Dementia arrives in many forms. In Hannah’s case, it was a slow, enveloping mist. I compare it to a machine going wrong. Something that functioned beautifully for years starts to shudder and start. Sometimes it won’t switch on at all – but then it fires back into life and you convince yourself that everything will be OK. We told ourselves that “perhaps it’s just her getting older” even as her behaviour became more erratic. She would ring me dozens of times a day, sometimes just seconds after she had hung up. I was called out by the police. She failed to pay the gardener and then accused him of trying to con her. She locked herself in, she locked herself out and it was only after she gave herself a nasty burn that I managed to get her to a doctor and eventually we had a diagnosis.

The fear I had witnessed in her friends’ eyes now visited itself upon me. I didn’t quite know how to react and grew almost fearful of her, her telephone calls and the latest disaster.

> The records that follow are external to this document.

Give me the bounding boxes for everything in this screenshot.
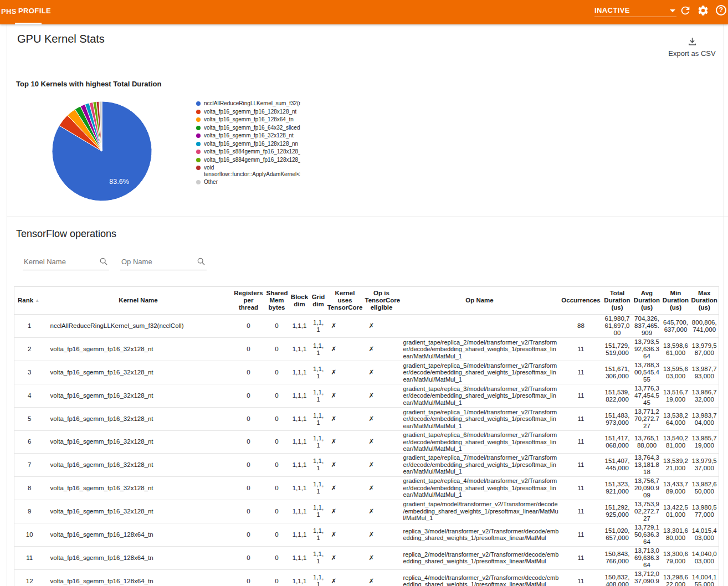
kernel-duration-pie-chart[interactable]: 83.6%	[47, 99, 157, 204]
tf-operations-title: TensorFlow operations	[16, 228, 116, 240]
cell-num: 11	[560, 453, 602, 476]
legend-item: volta_fp16_sgemm_fp16_64x32_sliced1x4_nt	[196, 125, 300, 131]
content-left-border	[7, 24, 7, 586]
cell-num: 0	[265, 569, 289, 586]
page-title: GPU Kernel Stats	[17, 33, 105, 45]
cell-dur: 151,729,519,000	[602, 338, 633, 361]
op-name-filter	[120, 255, 207, 270]
cell-num: 1,1,1	[311, 338, 326, 361]
cell-dur: 13,300,679,000	[662, 546, 690, 569]
cell-op: gradient_tape/replica_4/model/transforme…	[399, 476, 560, 500]
column-header-kernel-name[interactable]: Kernel Name	[45, 287, 232, 315]
cell-num: 1,1,1	[289, 315, 311, 338]
legend-item: Other	[196, 179, 300, 186]
column-header-op-is-tensorcore-eligible[interactable]: Op is TensorCore eligible	[364, 287, 399, 315]
cell-dur: 13,713,069,636.364	[633, 546, 662, 569]
cell-dur: 151,417,068,000	[602, 431, 633, 454]
column-header-op-name[interactable]: Op Name	[399, 287, 560, 315]
search-icon[interactable]	[99, 257, 108, 266]
column-header-block-dim[interactable]: Block dim	[289, 287, 311, 315]
cell-rank: 2	[14, 338, 45, 361]
cell-num: 1,1,1	[311, 569, 326, 586]
sort-ascending-icon: ▲	[35, 298, 39, 303]
cell-num: 1,1,1	[289, 384, 311, 408]
column-header-avg-duration-us-[interactable]: Avg Duration (us)	[633, 287, 662, 315]
cell-op: gradient_tape/replica_3/model/transforme…	[399, 384, 560, 408]
cell-x: ✗	[364, 384, 399, 408]
tab-profile[interactable]: PROFILE	[18, 7, 51, 15]
scrollbar-track[interactable]	[724, 24, 724, 586]
cell-num: 1,1,1	[289, 453, 311, 476]
cell-dur: 800,806,741,000	[690, 315, 719, 338]
cell-rank: 7	[14, 453, 45, 476]
column-header-max-duration-us-[interactable]: Max Duration (us)	[690, 287, 719, 315]
kernel-name-filter-input[interactable]	[23, 255, 96, 268]
column-header-min-duration-us-[interactable]: Min Duration (us)	[662, 287, 690, 315]
cell-num: 1,1,1	[289, 569, 311, 586]
cell-op: gradient_tape/replica_6/model/transforme…	[399, 431, 560, 454]
table-row: 9volta_fp16_sgemm_fp16_32x128_nt001,1,11…	[14, 500, 719, 523]
cell-num: 1,1,1	[289, 431, 311, 454]
legend-label: volta_fp16_sgemm_fp16_64x32_sliced1x4_nt	[204, 125, 300, 131]
cell-num: 0	[265, 315, 289, 338]
cell-rank: 10	[14, 523, 45, 546]
legend-color-dot	[196, 142, 201, 146]
legend-color-dot	[196, 133, 201, 138]
cell-dur: 13,771,270,272.727	[633, 408, 662, 431]
run-state-dropdown[interactable]: INACTIVE	[594, 4, 676, 17]
cell-op: replica_4/model/transformer_v2/Transform…	[399, 569, 560, 586]
cell-dur: 13,301,680,000	[662, 523, 690, 546]
cell-dur: 704,326,837,465.909	[633, 315, 662, 338]
app-toolbar: PHS PROFILE INACTIVE ?	[0, 0, 728, 24]
export-csv-label: Export as CSV	[667, 49, 717, 58]
column-header-kernel-uses-tensorcore[interactable]: Kernel uses TensorCore	[326, 287, 364, 315]
cell-num: 11	[560, 431, 602, 454]
column-header-rank[interactable]: Rank▲	[14, 287, 45, 315]
cell-x: ✗	[364, 408, 399, 431]
cell-op: gradient_tape/replica_7/model/transforme…	[399, 453, 560, 476]
cell-dur: 13,983,704,000	[690, 408, 719, 431]
cell-op: gradient_tape/replica_2/model/transforme…	[399, 338, 560, 361]
tab-graphs-truncated[interactable]: PHS	[1, 7, 17, 16]
cell-num: 1,1,1	[311, 453, 326, 476]
cell-dur: 151,323,921,000	[602, 476, 633, 500]
column-header-total-duration-us-[interactable]: Total Duration (us)	[602, 287, 633, 315]
cell-num: 11	[560, 476, 602, 500]
column-header-registers-per-thread[interactable]: Registers per thread	[232, 287, 265, 315]
legend-item: volta_fp16_sgemm_fp16_128x128_nt	[196, 109, 300, 115]
cell-kernel: volta_fp16_sgemm_fp16_32x128_nt	[45, 384, 232, 408]
search-icon[interactable]	[197, 257, 206, 266]
legend-color-dot	[196, 101, 201, 106]
cell-dur: 151,539,822,000	[602, 384, 633, 408]
cell-dur: 151,483,973,000	[602, 408, 633, 431]
cell-num: 1,1,1	[289, 500, 311, 523]
legend-label: volta_fp16_sgemm_fp16_128x64_tn	[204, 116, 294, 123]
cell-kernel: volta_fp16_sgemm_fp16_128x64_tn	[45, 569, 232, 586]
cell-dur: 151,407,445,000	[602, 453, 633, 476]
cell-dur: 151,671,306,000	[602, 361, 633, 384]
table-row: 5volta_fp16_sgemm_fp16_32x128_nt001,1,11…	[14, 408, 719, 431]
help-icon[interactable]: ?	[716, 5, 726, 16]
cell-dur: 13,986,732,000	[690, 384, 719, 408]
cell-kernel: volta_fp16_sgemm_fp16_32x128_nt	[45, 338, 232, 361]
table-row: 2volta_fp16_sgemm_fp16_32x128_nt001,1,11…	[14, 338, 719, 361]
column-header-occurrences[interactable]: Occurrences	[560, 287, 602, 315]
cell-x: ✗	[326, 500, 364, 523]
cell-rank: 3	[14, 361, 45, 384]
cell-rank: 6	[14, 431, 45, 454]
column-header-grid-dim[interactable]: Grid dim	[311, 287, 326, 315]
cell-num: 0	[265, 431, 289, 454]
cell-x: ✗	[326, 315, 364, 338]
cell-num: 11	[560, 523, 602, 546]
table-row: 12volta_fp16_sgemm_fp16_128x64_tn001,1,1…	[14, 569, 719, 586]
cell-num: 0	[232, 361, 265, 384]
cell-dur: 13,985,719,000	[690, 431, 719, 454]
cell-rank: 5	[14, 408, 45, 431]
refresh-icon[interactable]	[679, 4, 691, 17]
column-header-shared-mem-bytes[interactable]: Shared Mem bytes	[265, 287, 289, 315]
export-csv-button[interactable]: Export as CSV	[667, 37, 717, 58]
settings-gear-icon[interactable]	[697, 4, 709, 17]
op-name-filter-input[interactable]	[120, 255, 193, 268]
cell-kernel: volta_fp16_sgemm_fp16_32x128_nt	[45, 408, 232, 431]
cell-num: 0	[265, 338, 289, 361]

Dementia researchers launch app to help enhance home and hospital environments

There remains a strong stigma attached to dementia. Despite it affecting at least 850,000 people in the UK, with the figure set to rise to two million by 2051, most people don’t know how to react to it. I suppose in many ways it’s understandable. For Hannah’s friends, old colleagues, acquaintances and family, the sight of my effervescent Mum slowly fading away was almost as unbearable as it was for me. Perhaps their fear was partly a projection of the fate that might also befall them – or indeed any of us one day.

Several of her amazing, closest friends stood steadfastly by her and continue to visit her now, even as she lists in a dream-like limbo in her care home. But many others quietly dropped away, when we perhaps needed them most. This wasn’t because they were bad people, because they absolutely are not, it was more that they didn’t know how to react or what they could practically do to help. Fear writ in inaction.

This week is Dementia Action Week, so there is no better time to share my family’s story in the hope that it may help others come to terms with Alzheimer’s within their family or friendship group. Much has been done and is being done to tackle the unnecessary “shame” around dementia but more openness would help more to receive an early diagnosis, which is critical in slowing the progress of the illness.

Being diagnosed with Alzheimer’s was my Mum’s worst nightmare – as I am sure it must be for most people in her situation. Her instinctive reaction was to ignore it and carry on as normal. While this response was absolutely typical of her, had there been more general acceptance in her community and more of a sense that it wasn’t the end and there were still things that could be done – well perhaps she would have been more willing to engage with those who did reach out.

Dementia hits randomly and cruelly. In the case of Hannah, it struck one of the most joyous, amusing and beautiful human beings it has been my great fortune to know. It was my even greater luck that this woman was – and remains – my mother.